The pattern was beginning to become clear, but the substance of it was still lost.
All the same it was beginning to fade, the weight of it was lifting somehow. Its odd, you know, they say, or at least a TV show once said and I find it interesting enough to believe, that people falsely diagnosed with a terminal disease, upon finding out the truth, miss it. They don’t feel relief. They’ve begun to identify with it. Its a battle they’re waging, a side they’re on, a piece of who they are. I was not truly terminally ill, at least by any but perhaps Kierkegaard’s reckoning, but all the same as it began to fade, and it faded slowly there was still a pang of loss. How’s that for irony? the identity of non-identity should be valued. It was madness, I guess.

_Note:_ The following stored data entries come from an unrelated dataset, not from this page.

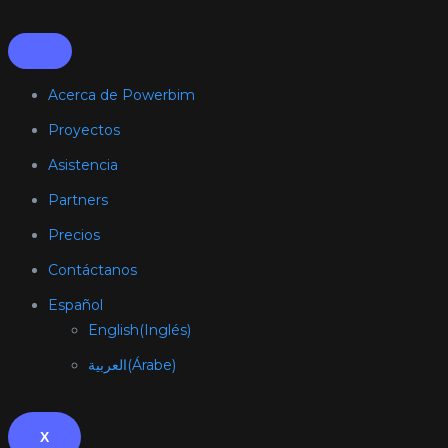
Acerca de Powerbim
Proyectos
Asistencia
Partners
Precios
Contáctanos
Español
English
(
Inglés
)
العربية
(
Árabe
)
X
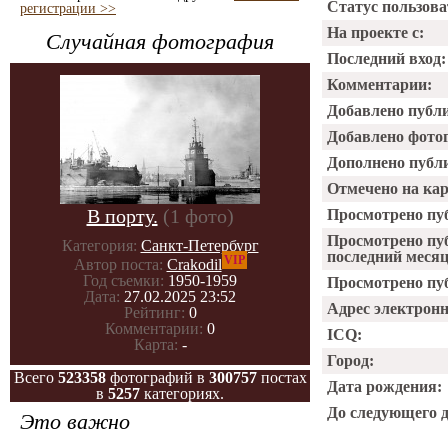
Статус пользова
регистрации >>
На проекте с:
Случайная фотография
Последний вход:
Комментарии:
Добавлено публ
Добавлено фото
Дополнено публ
Отмечено на ка
В порту.
(1 фото)
Просмотрено пу
Просмотрено пу
Категория:
Санкт-Петербург
последний месяц
VIP
Автор поста:
Crakodil
Год съемки:
1950-1959
Просмотрено пуб
Дата:
27.02.2025 23:52
Адрес электрон
Рейтинг:
0
Комментарии:
0
ICQ:
Карта:
-
Город:
Всего
523358
фотографий в
300757
постах
Дата рождения:
в
5257
категориях.
До следующего 
Это важно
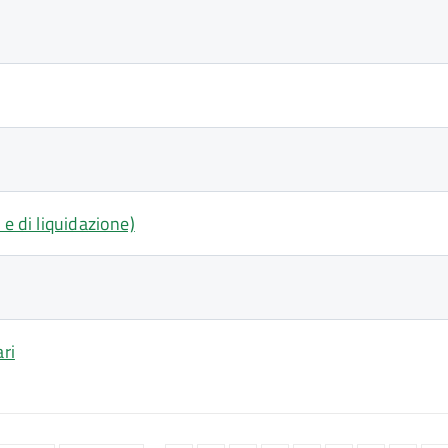
 e di liquidazione)
ari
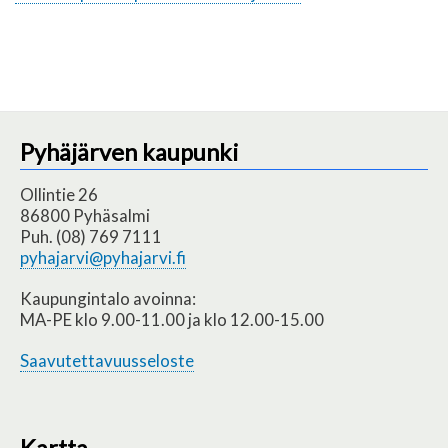
Pyhäjärven kaupunki
Ollintie 26
86800 Pyhäsalmi
Puh. (08) 769 7111
pyhajarvi@pyhajarvi.fi
Kaupungintalo avoinna:
MA-PE klo 9.00-11.00 ja klo 12.00-15.00
Saavutettavuusseloste
Kartta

And then one day about two years ago now, I was standing on my porch, when I felt it. First bubbling up from within as contentment, not euphoria, contentment. Then it crashed over me, inundated me, and yet it was welling up from within me. It filled me, and I knew that everything I had been had culminated to this person standing there now. The wave that crested over the sum of being was this: “I know who I am. And I don’t hate myself.”
I am still not a particularly nurturing person, I still have the walls around myself, a hyper-vigilance about how I present myself. I make no claims to love anyone, but I understand them, and I do not hate them. I have given up thinking of people as caricatures, as monsters, as fools, as saints.
Though in my title I have pretended to enlightenment, all I really mean by that is that I came out of the dark.